DS421 MOD2 EX 1 - Anscombe's Data
Module 3: Introduction to Tableau
Overview of Module Content
Objective: Connect to data and set variable types in Tableau.
Key Features: Utilize the Tableau user interface for visual analytics, create charts, dashboards, and stories.
Reading Assignment:
Chapter 1 from "Learning Tableau 2022" by Joshua Milligan.
The book includes all datasets, completed workbooks, and detailed instructions.
Midterm Preparation:
Create a one-page cheat sheet for midterm exam (June 30).
Cheat sheet can be typed or handwritten and must be submitted with the exam.
Recitation Quiz Focus: Basic Tableau and related energy constants.
Example Analysis: Anscombe's Quartet
Significance of Visualization
Anscombe's quartet is a famous dataset from 1973 illustrating the importance of visualizing data:
Contains four pairs of XY values with identical summary statistics.
Visualization shows that simple linear regression is appropriate for only one pair.
Highlights the inadequacy of relying solely on statistical calculations.
Details of the Dataset
Each pairing stats:
11 observations per pair.
Summary statistics identical to one decimal point.
Fitted regression line and coefficient of determination ($R^2$) identical across the pairs.
Coefficient of determination ($R^2$) tells the percentage of explained variation in Y using the regression line on X.
Connecting to the Data
Data format: Excel, titled "Anscombe Data Analysis Ready."
Steps to Connect in Tableau:
Open Tableau, navigate to data source folder.
Connect to the Excel file.
Data will show a summary on the left and spreadsheet format on the right.
Note on Live Connection:
Reflection of updates in the original data source as changes occur.
If working with large data, disconnect (live) to save RAM.
Adjusting Variable Types
Confirm data fields are correctly identified as numeric or categorical.
"Pair" variable should be treated as categorical, moved from measures to dimensions.
In Tableau: Dimensions represent categorical data and measures are numeric fields.
Creating Visualizations
Objective: Create scatter plots to examine relationships.
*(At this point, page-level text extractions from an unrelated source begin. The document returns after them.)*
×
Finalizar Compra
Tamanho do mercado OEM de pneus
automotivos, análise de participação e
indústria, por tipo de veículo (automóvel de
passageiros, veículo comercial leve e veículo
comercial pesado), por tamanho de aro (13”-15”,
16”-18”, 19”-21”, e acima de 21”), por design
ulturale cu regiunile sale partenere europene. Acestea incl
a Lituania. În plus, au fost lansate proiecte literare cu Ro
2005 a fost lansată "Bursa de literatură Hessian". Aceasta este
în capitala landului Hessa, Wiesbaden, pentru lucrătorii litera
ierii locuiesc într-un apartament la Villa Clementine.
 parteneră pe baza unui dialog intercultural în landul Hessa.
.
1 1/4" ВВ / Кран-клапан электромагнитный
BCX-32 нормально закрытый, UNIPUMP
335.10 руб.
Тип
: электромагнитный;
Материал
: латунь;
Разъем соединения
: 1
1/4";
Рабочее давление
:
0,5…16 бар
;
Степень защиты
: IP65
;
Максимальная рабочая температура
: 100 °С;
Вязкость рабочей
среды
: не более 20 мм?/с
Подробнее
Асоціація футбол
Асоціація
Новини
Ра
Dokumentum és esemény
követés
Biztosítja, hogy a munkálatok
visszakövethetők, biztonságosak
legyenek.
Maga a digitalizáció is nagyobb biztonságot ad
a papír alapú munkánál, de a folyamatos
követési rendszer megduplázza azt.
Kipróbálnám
Steps to Create Scatter Plots:
Use the "Pages" shelf to create separate plots for each pair.
Place dependent variable Y on the rows shelf, independent variable X on the columns shelf.
Disaggregate data by pair to visualize differences effectively.
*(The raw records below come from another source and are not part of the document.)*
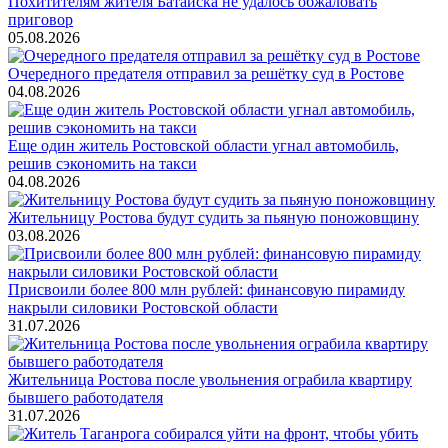
Похитителям жителя Батайска не удалось обжаловать
приговор
05.08.2026
Очередного предателя отправил за решётку суд в Ростове
04.08.2026
Еще один житель Ростовской области угнал автомобиль,
решив сэкономить на такси
04.08.2026
Жительницу Ростова будут судить за пьяную поножовщину
03.08.2026
Присвоили более 800 млн рублей: финансовую пирамиду
накрыли силовики Ростовской области
31.07.2026
Жительница Ростова после увольнения ограбила квартиру
бывшего работодателя
31.07.2026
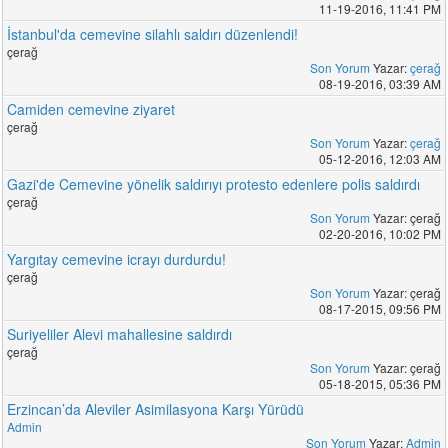
11-19-2016, 11:41 PM
İstanbul'da cemevine silahlı saldırı düzenlendi!
çerağ
Son Yorum
Yazar:
çerağ
08-19-2016, 03:39 AM
Camiden cemevine ziyaret
çerağ
Son Yorum
Yazar:
çerağ
05-12-2016, 12:03 AM
Gazi'de Cemevine yönelik saldırıyı protesto edenlere polis saldırdı
çerağ
Son Yorum
Yazar: çerağ
02-20-2016, 10:02 PM
Yargıtay cemevine icrayı durdurdu!
çerağ
Son Yorum
Yazar: çerağ
08-17-2015, 09:56 PM
Suriyeliler Alevi mahallesine saldırdı
çerağ
Son Yorum
Yazar: çerağ
05-18-2015, 05:36 PM
Erzincan’da Aleviler Asimilasyona Karşı Yürüdü
Admin
Son Yorum
Yazar:
Admin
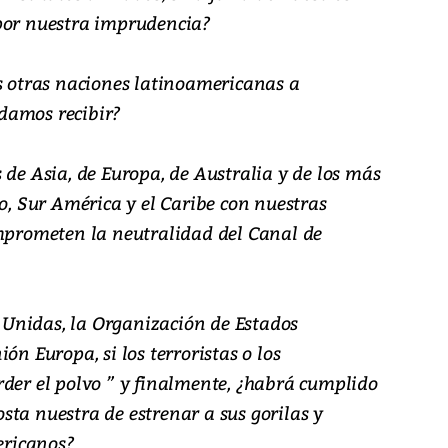
por nuestra imprudencia?
as otras naciones latinoamericanas a
damos recibir?
 de Asia, de Europa, de Australia y de los más
ro, Sur América y el Caribe con nuestras
omprometen la neutralidad del Canal de
Unidas, la Organización de Estados
ón Europa, si los terroristas o los
rder el polvo ” y finalmente, ¿habrá cumplido
ta nuestra de estrenar a sus gorilas y
ericanos?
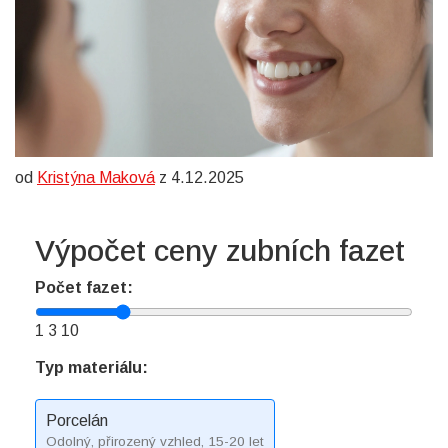
od
Kristýna Maková
z 4.12.2025
Výpočet ceny zubních fazet
Počet fazet:
1
3
10
Typ materiálu:
Porcelán
Odolný, přirozený vzhled, 15-20 let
Observations from Visualization:
Pair 1: Linear relationship (appropriate for simple linear regression).
Pair 2: Non-linear (quadratic relationship).
Pair 3: Strong linear association, but affected by an outlier.
Pair 4: Constant X values; regression not applicable.
Statistical Analysis and Model Fitting
Understanding Statistical Outputs
Aggregates available in Tableau for X and Y values:
Sum, average, standard deviation, etc.
Differences in Model Fit:
Impact of outlier shown in Pair 3; affects regression line greatly.
Outlier Influence
Definitions:
Outlier: A point drastically different from others affecting regression estimates.
Influential Point: An extreme point in the direction of the explanatory variable.
Managing Outliers:
Headers often lack identifiers; best practice is to include a unique ID when available for disaggregation.
If data is stationary (with limited entries), researchers recommend disaggregating data at the individual observation.
Saving Work in Tableau
Importance of frequent saving.
Save formats in Tableau:
Default: Tableau workbook (.twb) - saves visualizations separately from data.
Packaged workbook (.twbx) - saves data with visualizations, simpler for sharing.
Visualization Techniques
Tips for Better Visuals:
Remove grid lines for clarity.
Annotate visuals for context and conclusions.
Use captions to enhance accessibility (i.e. for screen readers).
Creating Dashboards
Organize elements on dashboards:
Use horizontal/vertical containers to drag and arrange sheets for visual coherence.
Adding titles and descriptions enhances user understanding.
Creating Stories
Importance of Storytelling with Data
Similar to a presentation format, allowing exploration of visual data.
Captions summarize findings or describe insights observed.
Stories can navigate through multiple sheets, allowing comparisons and conclusions to be made intuitively.